The Angels wrapped up a four-game sweep of the Athletics with an emphatic 8-1 victory and now own a five-game cushion over Oakland for first place in the AL West. The Athletics -- who entered the series with a Major League-best +165 run differential -- were outscored in the four-game sweep, 18-4. The Angels improved to 47-24 at home (.662), the best record at home in the Majors.
With the sweep, the Angels finished August 19-10, and since July 1, they are 38-18 (their winning percentage since July 1 is the second best in the Majors, just a stitch behind the Orioles' mark).

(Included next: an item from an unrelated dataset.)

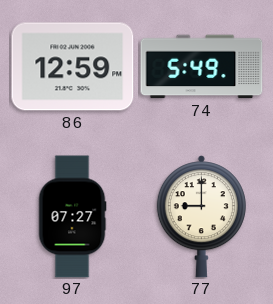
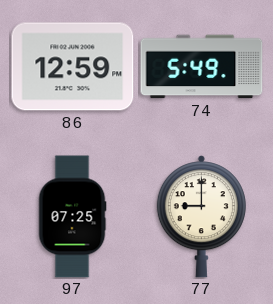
97: 07:27 -> 07:25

In the Angels victory, Matt Shoemaker allowed five hits in seven scoreless innings to improve to 14-4 on the season. In each of his past three starts, Shoemaker has gone at least seven innings and allowed no runs. The last Angels pitcher to do this within the boundaries of a single season was Rudy May in 1973. Shoemaker's 14 victories tie him with Dean Chance (1962), Marcelino Lopez ('65) and Frank Tanana (1974) for the Angels rookie record.
Iwakuma saves the day
With his Mariners riding a three-game losing streak, Hisashi Iwakuma allowed three runs in six innings and picked up his 13th win of the season. In addition to helping stop the Mariners' skid, Iwakuma issued zero walks. In 23 starts, Iwakuma has thrown 155 1/3 innings and issued 13 walks. In 13 of his starts, he has finished with at least six innings and no walks allowed.

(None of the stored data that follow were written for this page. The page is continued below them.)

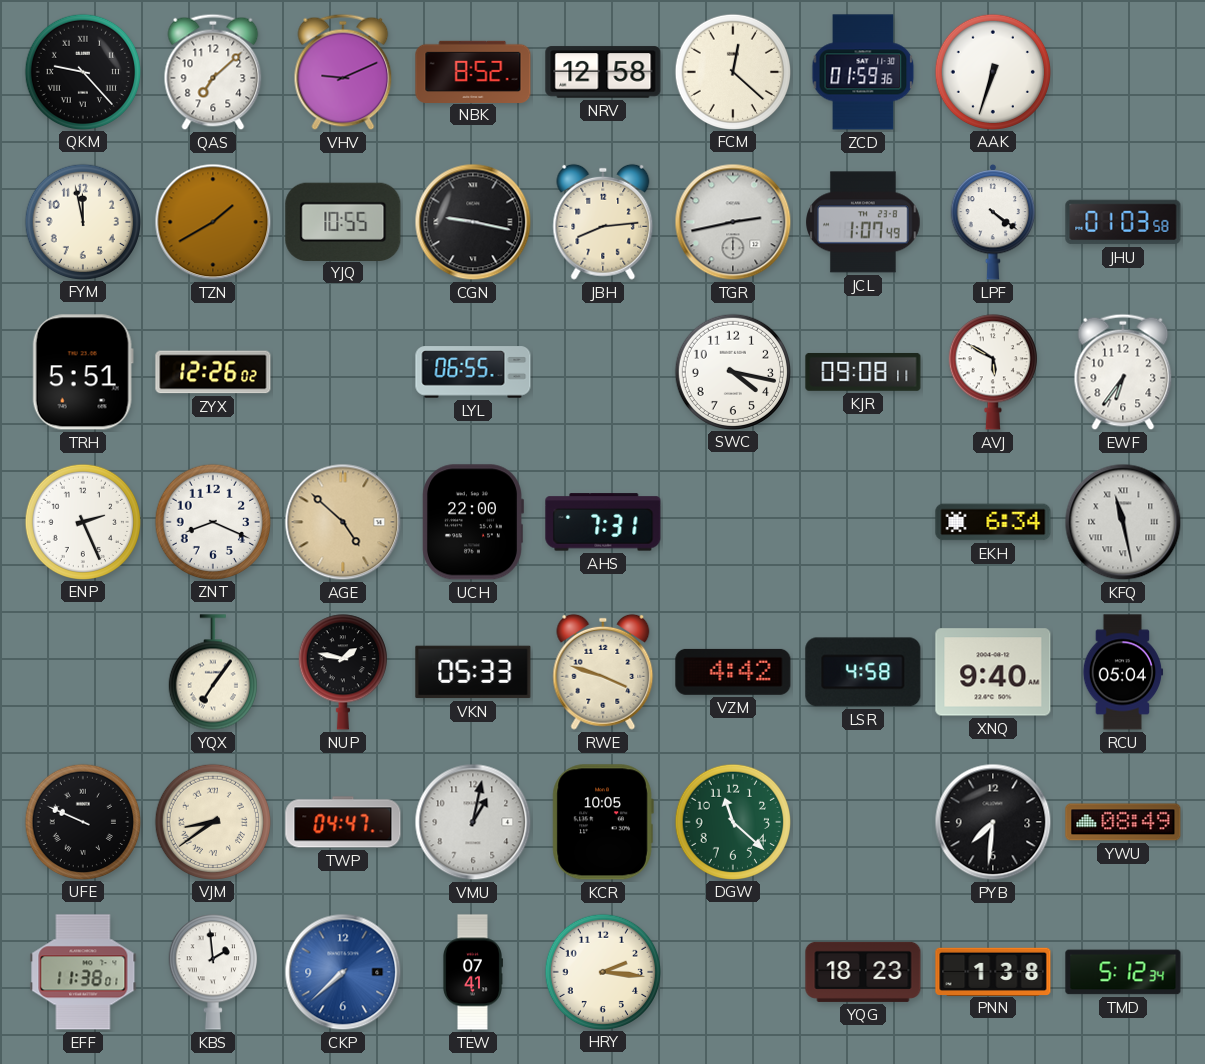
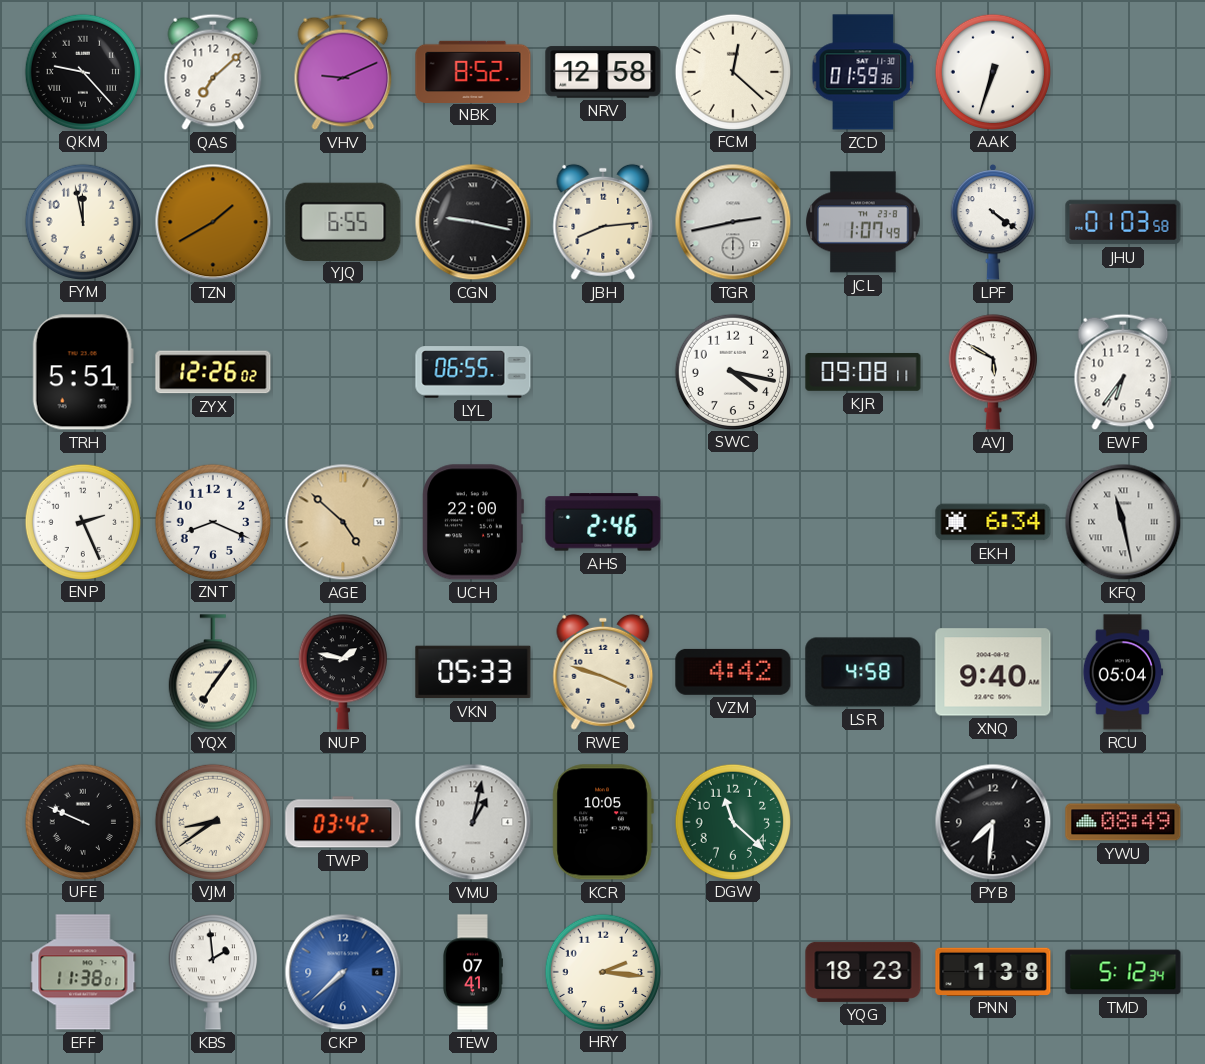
YJQ: 10:55 -> 6:55
AHS: 7:31 -> 2:46
TWP: 04:47 -> 03:42
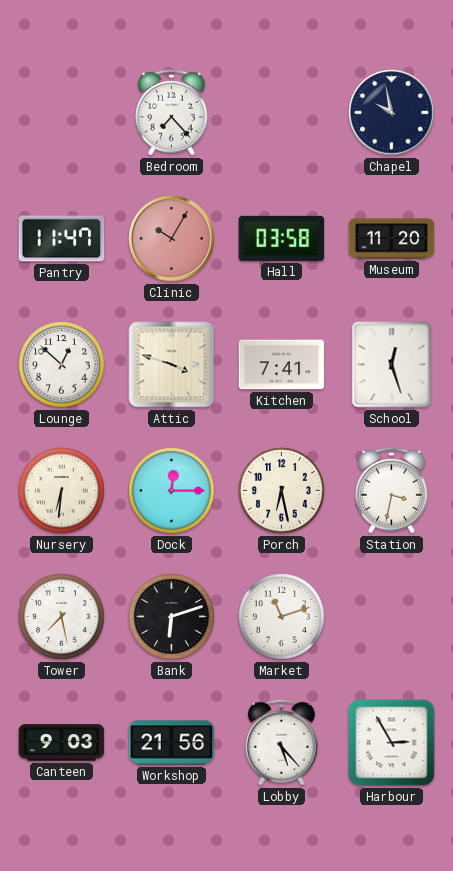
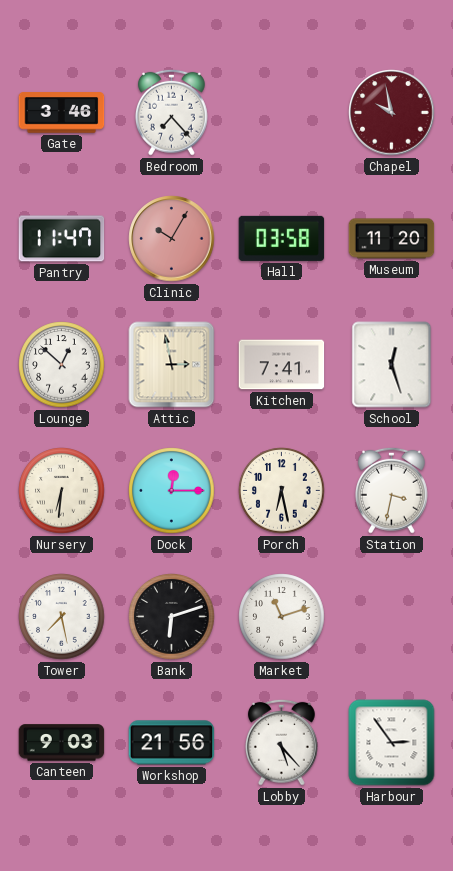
Gate: none -> 3:46
Chapel dial: navy -> burgundy
Attic: 3:48 -> 2:58
Harbour: 2:55 -> 2:54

Those 13 starts with six-plus innings and no walks tie Iwakuma for the most in the Majors, with Minnesota's Phil Hughes also at the figure. Over the last 20 seasons, Greg Maddux's 17 in 2001 are the most. The highest figure for an AL pitcher over this span of seasons belongs to the Yankees' David Wells (2003) and the Twins' Carlos Silva (2005) -- each had 16.

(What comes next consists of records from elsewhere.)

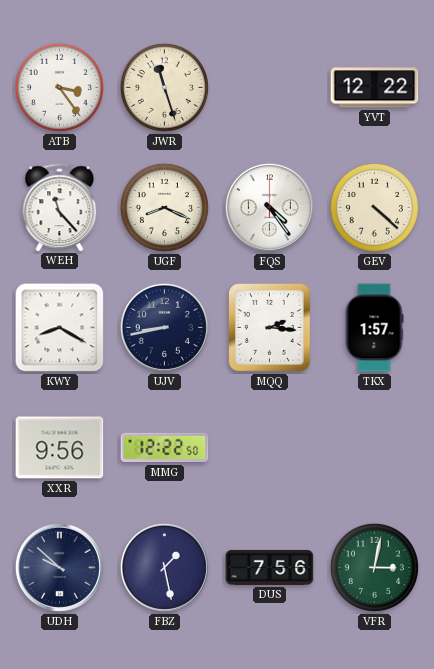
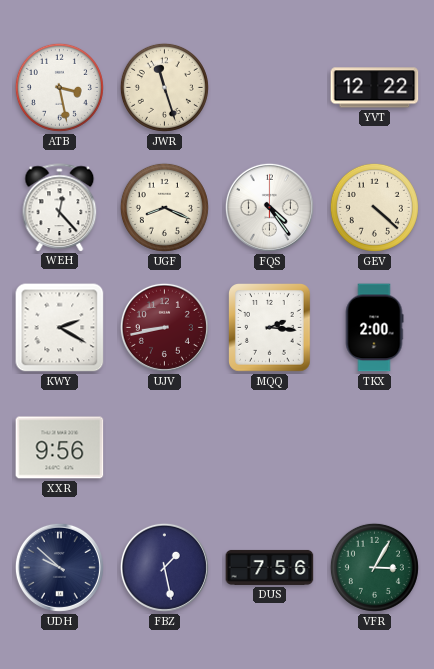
ATB: 3:24 -> 3:28
WEH: 11:23 -> 12:23
KWY: 8:20 -> 2:20
UJV dial: navy -> burgundy
TKX: 1:57 -> 2:00
MMG: 12:22 -> none
VFR: 3:02 -> 3:05
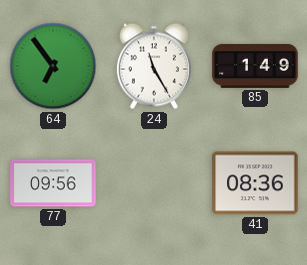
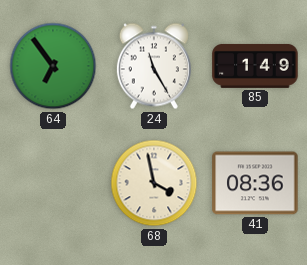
77: 09:56 -> none
68: none -> 3:58
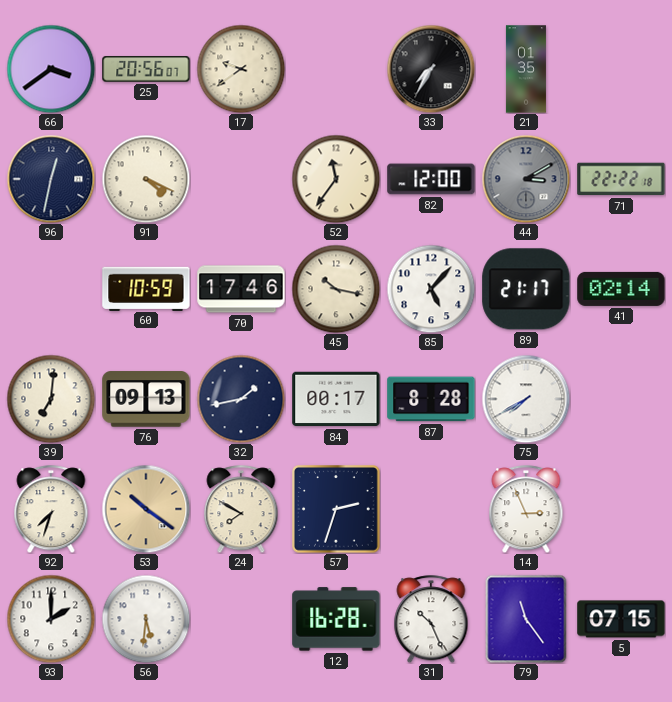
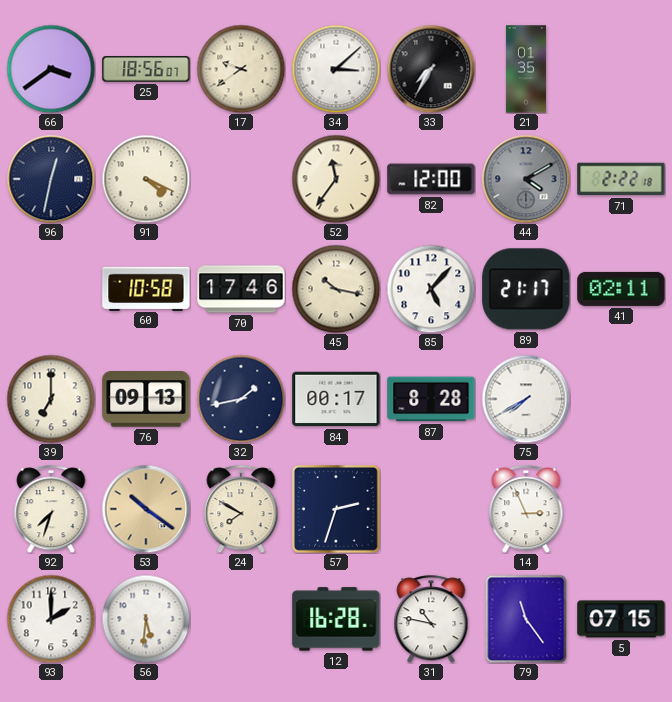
25: 20:56 -> 18:56
34: none -> 3:08
44: 3:10 -> 4:10
71: 22:22 -> 2:22
60: 10:59 -> 10:58
41: 02:14 -> 02:11
39: 7:01 -> 7:00
31: 10:26 -> 10:47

Iwakuma is allowing 0.75 walks per nine innings. There have been seven qualifying pitchers since 1893 to finish a year with a BB/9 rate no higher than 0.75: Silva, 2005 (0.43); Christy Mathewson, 1913 (0.62) and '14 (0.66); Babe Adams, 1920 (0.62); Bret Saberhagen, 1994 (0.66); Cy Young, 1904 (0.69); and Red Lucas, 1933 (0.74).
The Bryce is right
At 21 years and 319 days old, Washington's Bryce Harper produced his fifth career multihomer game and now has 52 career home runs. Harper is one of five players since 1914 to have at least five multihomer games by this age. Mel Ott had eight, Eddie Mathews and Andruw Jones each had six and Al Kaline had five.
No bummer here
Benefiting from a 16-hit attack in which the Giants defeated the Brewers, 15-5, Madison Bumgarner cruised to his 16th win with a six-inning, one-run effort. Bumgarner finished August with a 1.57 ERA in six starts. The last Giants southpaw to make at least six starts in an August and close the month with an ERA as low was Bill Walker (0.93) in 1931.
Roger Schlueter is senior researcher for MLB Productions. This story was not subject to the approval of Major League Baseball or its clubs.